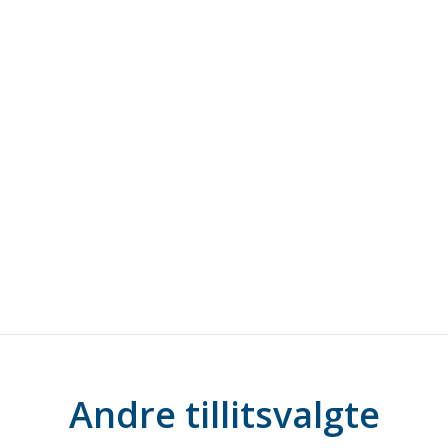
Andre tillitsvalgte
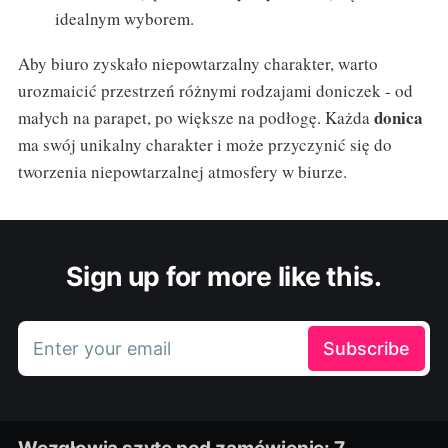
idealnym wyborem.
Aby biuro zyskało niepowtarzalny charakter, warto
urozmaicić przestrzeń różnymi rodzajami doniczek - od
donica
małych na parapet, po większe na podłogę. Każda
ma swój unikalny charakter i może przyczynić się do
tworzenia niepowtarzalnej atmosfery w biurze.
Sign up for more like this.
Enter your email
Subscribe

= = =

> [EXERCISE PROMPT]: Whatever lies between the line containing "ma swój unikalny" and the final line above, both included, must be returned exactly.

> [SOLVED EXERCISE]:
ma swój unikalny charakter i może przyczynić się do
tworzenia niepowtarzalnej atmosfery w biurze.
Sign up for more like this.
Enter your email
Subscribe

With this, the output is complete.